→ PROBLEM TO WORK ON
Starting with the line with "su R. Karbauskiu" in the entries below and going on through the line with "történelem…", output every line exactly and nothing more. No pictures.

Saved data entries
_____

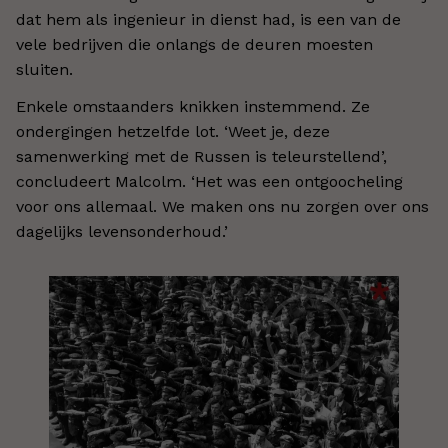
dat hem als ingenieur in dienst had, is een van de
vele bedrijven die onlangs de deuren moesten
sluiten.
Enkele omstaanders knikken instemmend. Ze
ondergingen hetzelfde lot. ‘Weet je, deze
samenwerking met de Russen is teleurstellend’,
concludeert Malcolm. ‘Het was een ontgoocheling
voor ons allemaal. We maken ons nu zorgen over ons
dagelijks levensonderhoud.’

_____

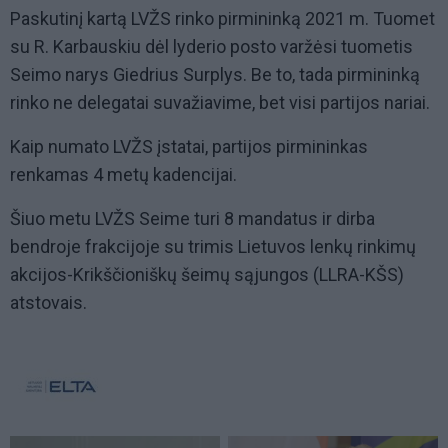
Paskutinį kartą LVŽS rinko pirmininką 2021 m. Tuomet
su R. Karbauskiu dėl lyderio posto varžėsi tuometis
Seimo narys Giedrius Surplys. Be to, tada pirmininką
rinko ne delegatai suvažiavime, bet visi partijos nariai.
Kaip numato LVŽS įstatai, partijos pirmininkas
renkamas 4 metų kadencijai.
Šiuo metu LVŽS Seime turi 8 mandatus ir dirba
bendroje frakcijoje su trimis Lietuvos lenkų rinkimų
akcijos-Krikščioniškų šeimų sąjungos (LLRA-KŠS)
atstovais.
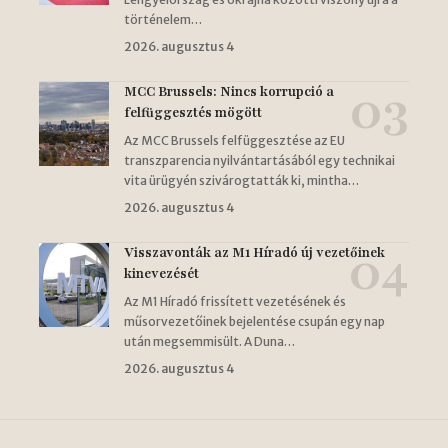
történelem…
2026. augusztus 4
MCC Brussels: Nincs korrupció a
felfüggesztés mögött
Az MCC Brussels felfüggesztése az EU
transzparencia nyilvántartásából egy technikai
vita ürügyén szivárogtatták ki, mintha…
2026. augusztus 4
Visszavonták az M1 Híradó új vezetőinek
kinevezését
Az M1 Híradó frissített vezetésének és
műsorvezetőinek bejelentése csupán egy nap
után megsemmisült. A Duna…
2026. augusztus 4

_____

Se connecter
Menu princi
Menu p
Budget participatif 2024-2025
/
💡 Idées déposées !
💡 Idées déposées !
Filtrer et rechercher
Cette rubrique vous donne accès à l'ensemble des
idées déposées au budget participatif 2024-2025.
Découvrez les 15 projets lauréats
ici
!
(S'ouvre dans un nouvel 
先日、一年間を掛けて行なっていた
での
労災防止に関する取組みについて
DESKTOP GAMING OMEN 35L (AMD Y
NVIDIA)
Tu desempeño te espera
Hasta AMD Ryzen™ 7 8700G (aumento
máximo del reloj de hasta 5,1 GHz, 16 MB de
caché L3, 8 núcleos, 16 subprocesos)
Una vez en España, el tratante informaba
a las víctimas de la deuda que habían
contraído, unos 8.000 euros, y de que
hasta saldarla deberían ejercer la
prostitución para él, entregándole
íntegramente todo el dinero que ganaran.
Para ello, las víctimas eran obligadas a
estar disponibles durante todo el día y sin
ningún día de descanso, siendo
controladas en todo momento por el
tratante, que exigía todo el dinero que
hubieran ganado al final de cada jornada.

_____

→ ANSWER SPACE
su R. Karbauskiu dėl lyderio posto varžėsi tuometis
Seimo narys Giedrius Surplys. Be to, tada pirmininką
rinko ne delegatai suvažiavime, bet visi partijos nariai.
Kaip numato LVŽS įstatai, partijos pirmininkas
renkamas 4 metų kadencijai.
Šiuo metu LVŽS Seime turi 8 mandatus ir dirba
bendroje frakcijoje su trimis Lietuvos lenkų rinkimų
akcijos-Krikščioniškų šeimų sąjungos (LLRA-KŠS)
atstovais.
történelem…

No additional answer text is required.